The name The Biscuit Cutter came from the side of a box of actual biscuit cutters.  I cut all my scones by hand with a knife, so I figured I am a biscuit cutter.  As a business, The Biscuit Cutter is a collection of baked goods produced on a very small scale out of my home.


Image courtesy The Biscuit Cutter

How did you get into food?

For as long as I can remember I’ve been watching cooking shows.  My first was the Frugal Gourmet on PBS.  As a kid I guess I just kind of soaked it up.  My mom’s side of the family is Italian, so our days kind of centered on food.  It was always entertaining to watch my Granny do the cooking.  She let us get hands on if she was working with pie dough or gnocchi dough.

How long have you been baking?

I guess I’ve been baking since my early teens, but it was far more misses than hits.  I really started to get into the swing of things around my early twenties.  Professionally, though, it has been about seven years.

What does your day job entail?

Baking has now kind of taken over as my day job.  I do have another job as a chef for the US Consular General.  I do the cooking for functions at the residence.  That would include dinner parties and receptions.  It’s an awesome job.  Having the freedom to plan a menu, unique to each event, is really nice.

How much time do you spend baking on a weekly basis?

Now that I sell my goodies at two markets my hours of baking have increased from 16 hours to about 24 hours.

What do you make?

My offering right now includes fudge brownies, cookies, oatcakes, cereal bars, a cake of the month (or more), and scones.

You only make a few select items.

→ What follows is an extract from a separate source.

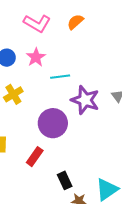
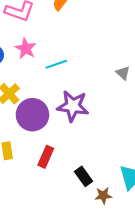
purple star: (85, 100) -> (73, 106), moved
purple circle: (53, 123) -> (32, 115), moved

How long did it take you to refine them to the point were you wanted them?

That depends on the item.  The cookies I make took very little time to come together.  They are variations on recipes I found in publications.  The items I make that started out as ideas and had to develop from scratch took a little longer.

How do you find the crowds at the market?

If I put on my business hat, I would say that I would always like a broader customer base with heavier traffic flow.  Having said that, I am profitable at both markets and my product sells quite well.  From a social standpoint both markets are very friendly with great people on both sides of the table.

What is it about making baked goods that keeps you going?

In a broader sense, good food makes people happy.  Baked goods are a treat.  They make people feel good.  If I can make someone delighted by eating a scone or a cookie I’ll keep doing it.  For some of my customers it is part of their Saturday routine.  If I stopped baking I have a hunch I might get a few knocks on my door.